Days after he failed to gain enough support in his own party to approve two crucial pieces of his agenda, President Biden on Monday insisted he’s doing all he can as he blamed fellow Democrats and the Senate Republican leader for his legislative troubles.
Following a White House address where he urged Senate Minority Leader Mitch McConnell (R-Ky.) to set aside a filibuster on raising the debt limit, admitting to reporters afterward that he “can’t” guarantee the US won’t hit the debt ceiling, Biden was pressed on why he was unable to get key members of the Democratic Party on board with his infrastructure and social spending agenda last week.
“I have been able to close a deal with 99 percent of my party — two people,” he said, appearing to reference Sens. Krysten Sinema (D-Ariz.) and Joe Manchin (D-WV), who have both vowed to vote against Biden’s $3.5 trillion budget reconciliation package at its current price tag.
“That’s still underway,” Biden said of negotiations.
“I don’t think there’s been a president that has been able to close deals that has been in a position where he has only 50 votes in the Senate and a bare majority in the House,” Biden griped, despite heading into Friday’s visit to the House of Representatives knowing he needed to move those two senators to forge a deal. “It’s a process.”
The president was pushed further and specifically asked if he was putting the blame “squarely on two US senators for his inability to close that deal.”
“Look, I need 50 votes in the Senate. I have 48,” Biden replied.
Last Thursday, the House was set to vote on a $1.2 trillion bipartisan infrastructure package, but that vote was delayed after Democrats were unable to garner the votes to pass it.

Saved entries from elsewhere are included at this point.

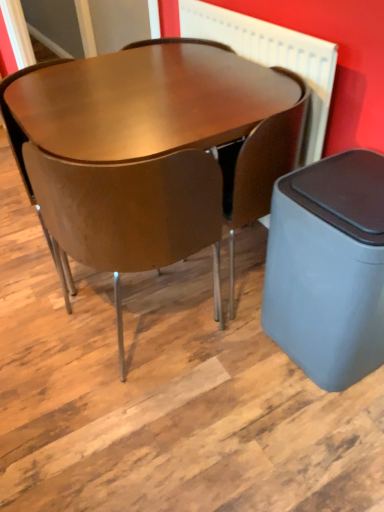 Where is `empty space that is ontop of glossy wood table at center (from a real-world perspective)`? This screenshot has height=512, width=384. empty space that is ontop of glossy wood table at center (from a real-world perspective) is located at coordinates (150, 89). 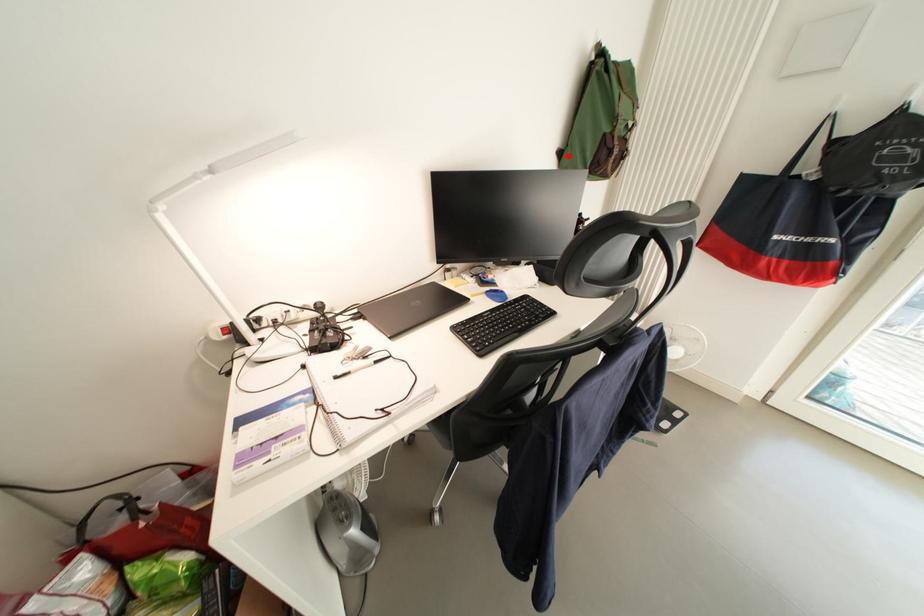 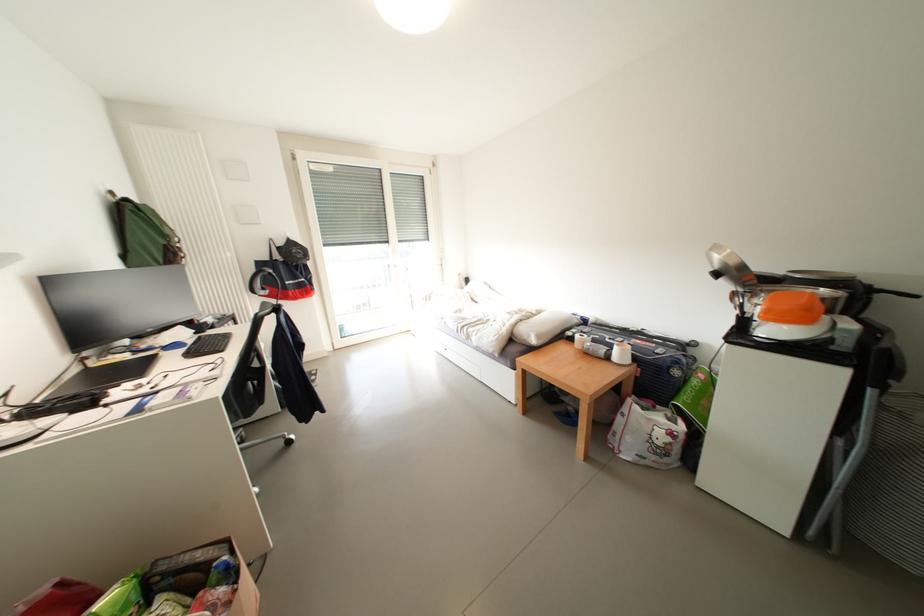 Find the pixel in the second image that matches the highlighted location in the first image.

(131, 259) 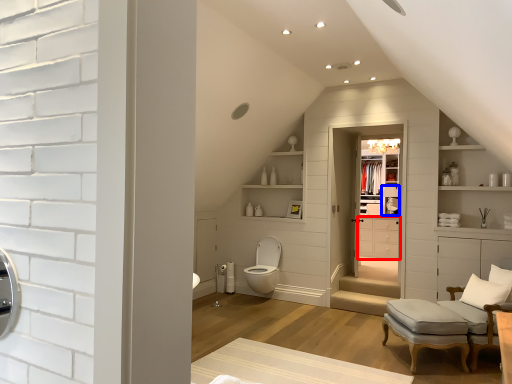 Question: Among these objects, which one is nearest to the camera, cabinetry (highlighted by a red box) or lamp (highlighted by a blue box)?

Choices:
 (A) cabinetry
 (B) lamp

Answer: (A) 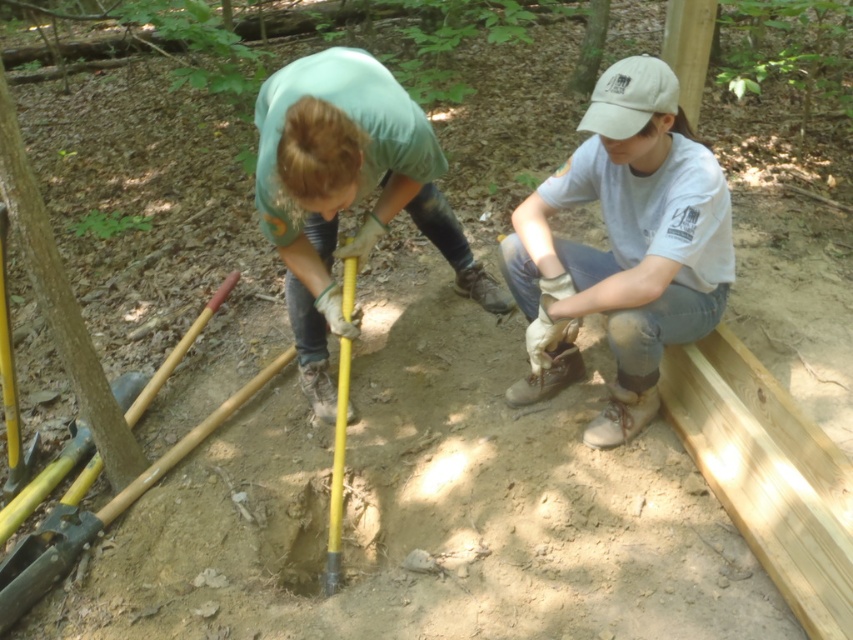 What is the exact coordinate of the green fabric shirt at center?

The green fabric shirt at center is located at coordinate point (347, 192).

You are a safety inspector checking the equipment in the image. The white cotton cap at upper center and the yellow plastic shovel at center are both present. Which object has a greater width?

The white cotton cap at upper center has a larger width than the yellow plastic shovel at center.

Based on the scene description, which object is positioned higher in the image? The white cotton cap at upper center or the yellow plastic shovel at center?

The white cotton cap at upper center is positioned higher than the yellow plastic shovel at center. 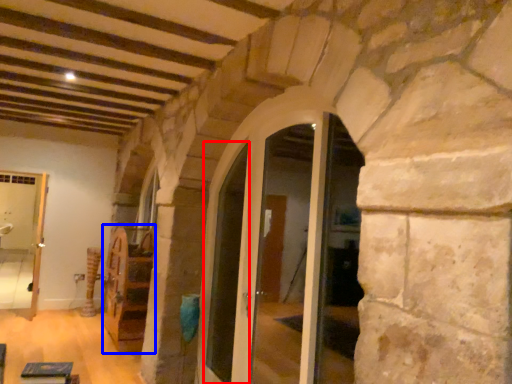 Question: Among these objects, which one is nearest to the camera, door (highlighted by a red box) or furniture (highlighted by a blue box)?

Choices:
 (A) door
 (B) furniture

Answer: (A) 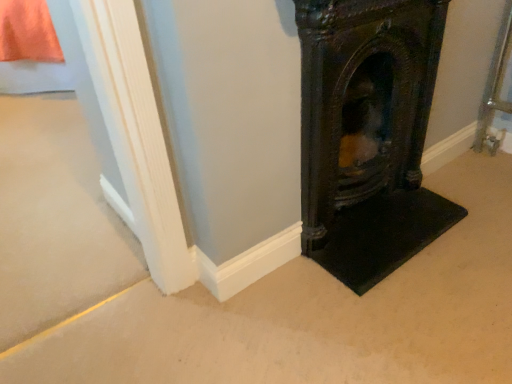 Identify the location of vacant location below dark brown cast iron fireplace at center (from a real-world perspective). (366, 209). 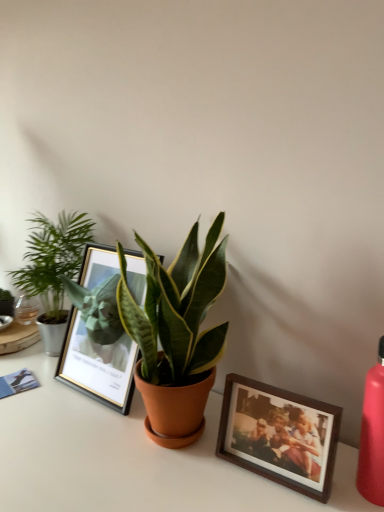 Locate an element on the screen. The image size is (384, 512). free space in front of metallic gold picture frame at center, positioned as the 1th picture frame in back-to-front order is located at coordinates (79, 449). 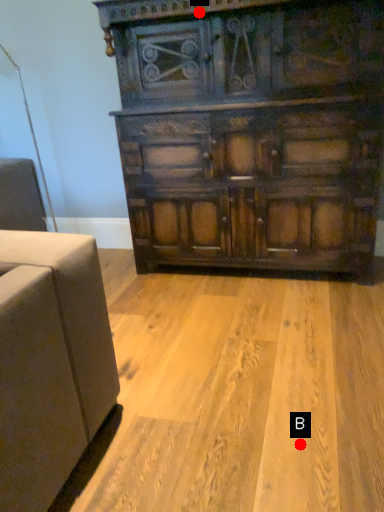 Question: Two points are circled on the image, labeled by A and B beside each circle. Which point is closer to the camera taking this photo?

Choices:
 (A) A is closer
 (B) B is closer

Answer: (B) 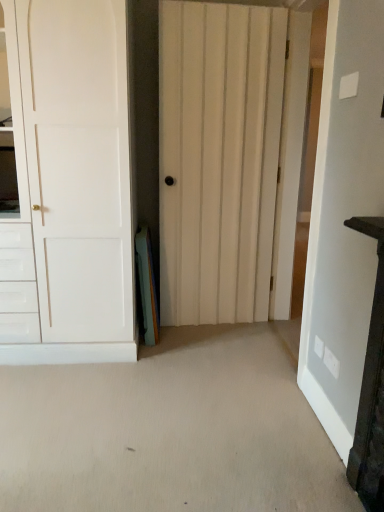 Question: Is white wooden door at center, the first door in the right-to-left sequence, at the left side of dark wood vanity at right?

Choices:
 (A) no
 (B) yes

Answer: (B)

Question: From the image's perspective, is white wooden door at center, marked as the third door in a left-to-right arrangement, under dark wood vanity at right?

Choices:
 (A) yes
 (B) no

Answer: (B)

Question: Does white wooden door at center, marked as the third door in a left-to-right arrangement, contain dark wood vanity at right?

Choices:
 (A) yes
 (B) no

Answer: (B)

Question: From a real-world perspective, is white wooden door at center, the first door in the right-to-left sequence, physically below dark wood vanity at right?

Choices:
 (A) no
 (B) yes

Answer: (A)

Question: Considering the relative sizes of white wooden door at center, the first door in the right-to-left sequence, and dark wood vanity at right in the image provided, is white wooden door at center, the first door in the right-to-left sequence, smaller than dark wood vanity at right?

Choices:
 (A) yes
 (B) no

Answer: (B)

Question: Would you say white wooden door at center, marked as the third door in a left-to-right arrangement, is to the left or to the right of white wood door at center, positioned as the second door in left-to-right order, in the picture?

Choices:
 (A) left
 (B) right

Answer: (B)

Question: In terms of height, does white wooden door at center, marked as the third door in a left-to-right arrangement, look taller or shorter compared to white wood door at center, positioned as the second door in left-to-right order?

Choices:
 (A) tall
 (B) short

Answer: (A)

Question: Is point (359, 113) closer or farther from the camera than point (187, 139)?

Choices:
 (A) closer
 (B) farther

Answer: (A)

Question: Relative to white wood door at center, positioned as the second door in left-to-right order, is white wooden door at center, the first door in the right-to-left sequence, in front or behind?

Choices:
 (A) front
 (B) behind

Answer: (A)

Question: Is white matte door at left, the 1th door in the left-to-right sequence, wider or thinner than dark wood vanity at right?

Choices:
 (A) thin
 (B) wide

Answer: (B)

Question: From the image's perspective, is white matte door at left, the 3th door viewed from the right, above or below dark wood vanity at right?

Choices:
 (A) below
 (B) above

Answer: (B)

Question: Based on their sizes in the image, would you say white matte door at left, the 3th door viewed from the right, is bigger or smaller than dark wood vanity at right?

Choices:
 (A) big
 (B) small

Answer: (A)

Question: Is white matte door at left, the 1th door in the left-to-right sequence, inside the boundaries of dark wood vanity at right, or outside?

Choices:
 (A) outside
 (B) inside

Answer: (A)

Question: In terms of height, does dark wood vanity at right look taller or shorter compared to white wooden door at center, the first door in the right-to-left sequence?

Choices:
 (A) short
 (B) tall

Answer: (A)

Question: Is dark wood vanity at right inside the boundaries of white wooden door at center, marked as the third door in a left-to-right arrangement, or outside?

Choices:
 (A) outside
 (B) inside

Answer: (A) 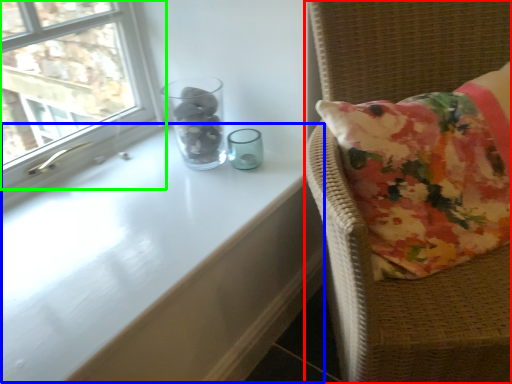 Question: Considering the real-world distances, which object is farthest from furniture (highlighted by a red box)? table (highlighted by a blue box) or window (highlighted by a green box)?

Choices:
 (A) table
 (B) window

Answer: (B) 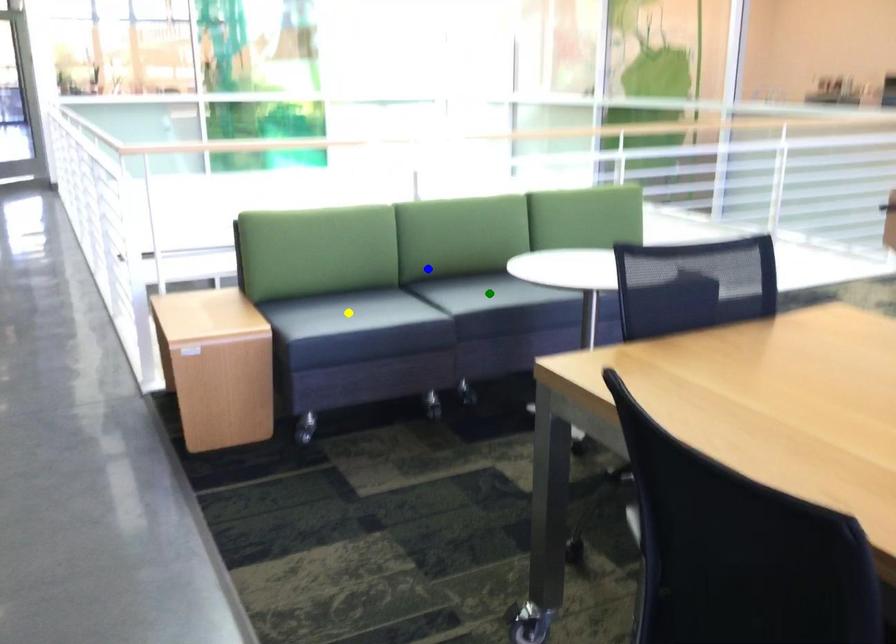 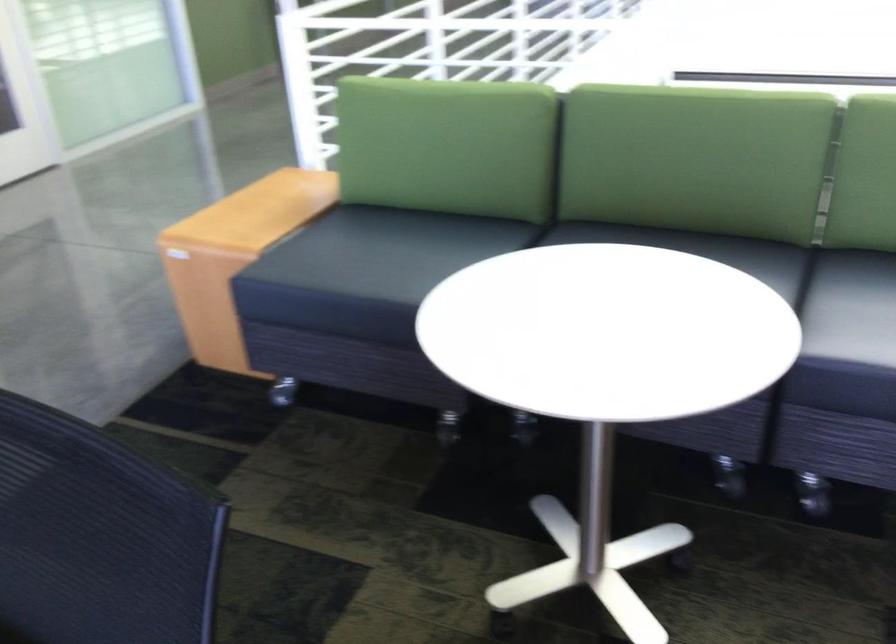 I am providing you with two images of the same scene from different viewpoints. Three points are marked in image1. Which point corresponds to a part or object that is occluded in image2?In image1, three points are marked. Which of them correspond to a part or object that is occluded in image2?Among the three points shown in image1, which one corresponds to a part or object that is no longer visible due to occlusion in image2?

green point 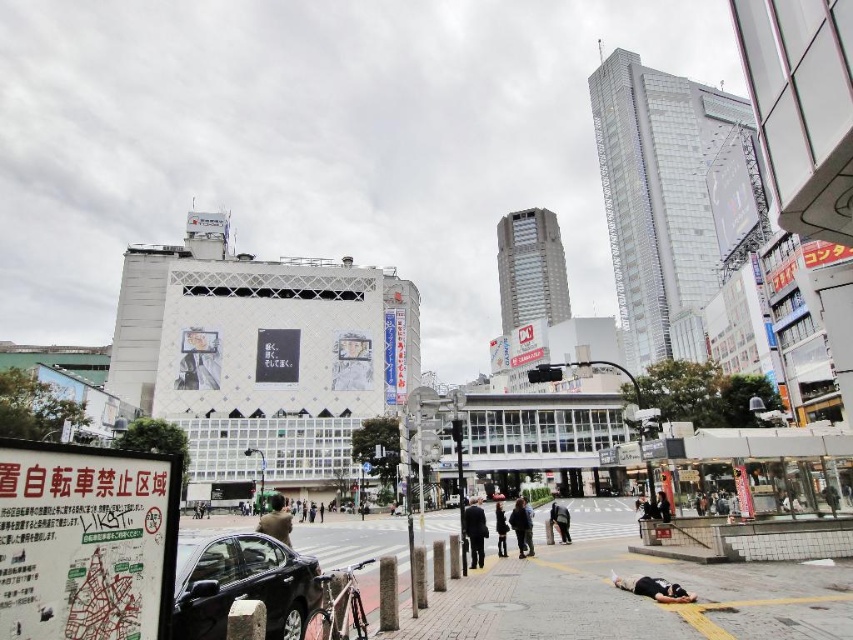 You are a pedestrian at the crosswalk in the scene. You see a dark gray suit at center and a dark gray fabric coat at center. Which one is closer to you?

The dark gray suit at center is closer to you because it is in front of the dark gray fabric coat at center.

You are a pedestrian on the street and you see the dark gray fabric coat at center and the dark gray fabric bag at lower center. Which object is higher up from the ground?

The dark gray fabric coat at center is above the dark gray fabric bag at lower center, so the dark gray fabric coat at center is higher up from the ground.

You are a delivery person who needs to carry both the dark gray fabric coat at center and the dark gray fabric bag at lower center. Which item can fit into a narrow alleyway more easily?

The dark gray fabric coat at center is thinner than the dark gray fabric bag at lower center, so it can fit into the narrow alleyway more easily. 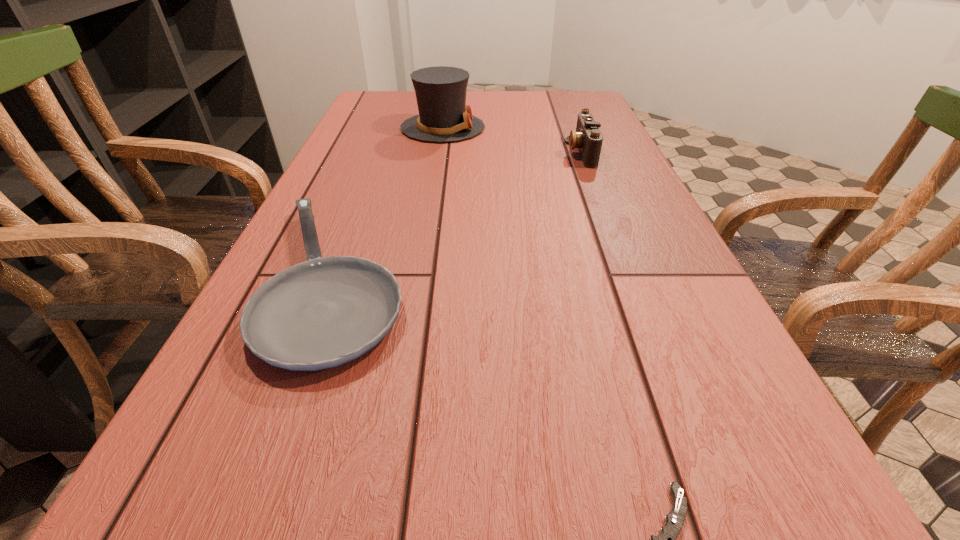 At what (x,y) coordinates should I click in order to perform the action: click on vacant space that is in between the dress hat and the camera. Please return your answer as a coordinate pair (x, y). This screenshot has width=960, height=540. Looking at the image, I should click on (512, 140).

Locate an element on the screen. This screenshot has width=960, height=540. free space between the third shortest object and the second nearest object is located at coordinates pos(459,216).

In order to click on empty location between the frying pan and the second tallest object in this screenshot , I will do `click(459, 216)`.

Where is `vacant area between the third tallest object and the tallest object`? vacant area between the third tallest object and the tallest object is located at coordinates (390, 204).

The height and width of the screenshot is (540, 960). I want to click on free space between the tallest object and the third farthest object, so click(x=390, y=204).

The height and width of the screenshot is (540, 960). In order to click on vacant space that is in between the third shortest object and the dress hat in this screenshot , I will do `click(512, 140)`.

Image resolution: width=960 pixels, height=540 pixels. I want to click on object that ranks as the second closest to the camera, so click(324, 312).

Identify which object is located as the third nearest to the shortest object. Please provide its 2D coordinates. Your answer should be formatted as a tuple, i.e. [(x, y)], where the tuple contains the x and y coordinates of a point satisfying the conditions above.

[(440, 91)] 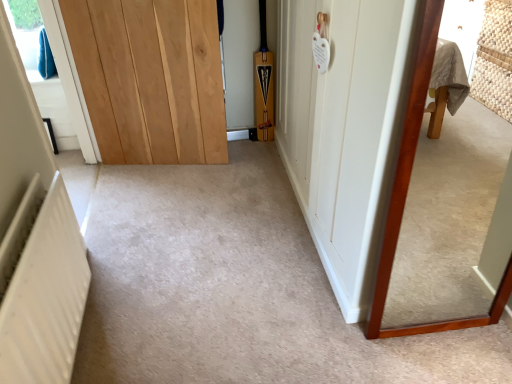 Question: Considering the relative positions of white textured radiator at lower left and wooden-framed mirror at right in the image provided, is white textured radiator at lower left in front of wooden-framed mirror at right?

Choices:
 (A) yes
 (B) no

Answer: (A)

Question: Is white textured radiator at lower left far away from wooden-framed mirror at right?

Choices:
 (A) yes
 (B) no

Answer: (A)

Question: From the image's perspective, is white textured radiator at lower left on top of wooden-framed mirror at right?

Choices:
 (A) yes
 (B) no

Answer: (B)

Question: Is white textured radiator at lower left wider than wooden-framed mirror at right?

Choices:
 (A) yes
 (B) no

Answer: (A)

Question: Is wooden-framed mirror at right located within white textured radiator at lower left?

Choices:
 (A) yes
 (B) no

Answer: (B)

Question: Based on their positions, is light brown wood door at center, the 1th door from the left, located to the left or right of white wood door at center, the first door from the right?

Choices:
 (A) right
 (B) left

Answer: (B)

Question: Is light brown wood door at center, the 1th door from the left, taller or shorter than white wood door at center, the first door from the right?

Choices:
 (A) short
 (B) tall

Answer: (A)

Question: Does point (202, 11) appear closer or farther from the camera than point (347, 160)?

Choices:
 (A) closer
 (B) farther

Answer: (B)

Question: Considering the positions of light brown wood door at center, the 1th door from the left, and white wood door at center, the first door from the right, in the image, is light brown wood door at center, the 1th door from the left, bigger or smaller than white wood door at center, the first door from the right,?

Choices:
 (A) small
 (B) big

Answer: (A)

Question: From the image's perspective, relative to white wood door at center, the first door from the right, is wooden-framed mirror at right above or below?

Choices:
 (A) above
 (B) below

Answer: (B)

Question: From a real-world perspective, relative to white wood door at center, which is the second door from left to right, is wooden-framed mirror at right vertically above or below?

Choices:
 (A) below
 (B) above

Answer: (A)

Question: In terms of width, does wooden-framed mirror at right look wider or thinner when compared to white wood door at center, the first door from the right?

Choices:
 (A) wide
 (B) thin

Answer: (B)

Question: Considering their positions, is wooden-framed mirror at right located in front of or behind white wood door at center, which is the second door from left to right?

Choices:
 (A) front
 (B) behind

Answer: (A)

Question: Considering the positions of point (49, 89) and point (68, 248), is point (49, 89) closer or farther from the camera than point (68, 248)?

Choices:
 (A) farther
 (B) closer

Answer: (A)

Question: From the image's perspective, relative to white textured radiator at lower left, is white plastic radiator at lower left above or below?

Choices:
 (A) above
 (B) below

Answer: (A)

The back-and-forth stemmed from a disagreement between progressives and moderates over the budget reconciliation. Progressives vowed to tank the infrastructure bill if the massive reconciliation bill wasn’t passed first, while moderates, specifically Manchin and Sinema, refused to sign off on the $3.5 trillion price tag.
Biden traveled to Capitol Hill on Friday to address the Democratic Caucus, telling members that the bipartisan infrastructure bill would not proceed until Democrats reach an agreement on the larger social spending bill.
While Manchin has offered a topline of $1.5 trillion for the spending bill, Sinema’s topline remains unknown. Both have met with Biden repeatedly amid negotiations.
Biden was pressed on what Sinema’s topline would be on Monday, but he declined to give a number publicly.
The president was also asked what size he personally thinks the reconciliation package should be, to which Biden said he already “laid out what I thought it should be [and] it’s not going to be that, it’s going to be less.”
“Both the Build Back Better piece, as well as the infrastructure piece, are things that I wrote,” Biden said. “These didn’t come from — God love ‘em — Bernie Sanders or AOC or anybody else, I wrote them.”
Biden’s comments came following his remarks urging Republicans to vote for raising the debt ceiling or “get out of the way.”
As he faces being unable to pass another piece of his agenda by raising the debt ceiling, Biden put the pressure on McConnell, saying “it’s up” to him.
Just before Biden’s remarks, McConnell sent a letter to the president telling him Democrats would need to raise it on their own.
“Since mid-July, Republicans have clearly stated that Democrats will need to raise the debt limit on their own. All year, your party has chosen to pursue staggering, ‘transformational’ spending through unprecedented use of the party-line reconciliation process,” McConnell said. “I have relayed this reality to your Democratic lieutenants for two and a half months.”
Biden told reporters he plans to speak with McConnell about the letter, but still believes the “easiest way to do this” is to vote on what is in the Senate to raise the debt limit.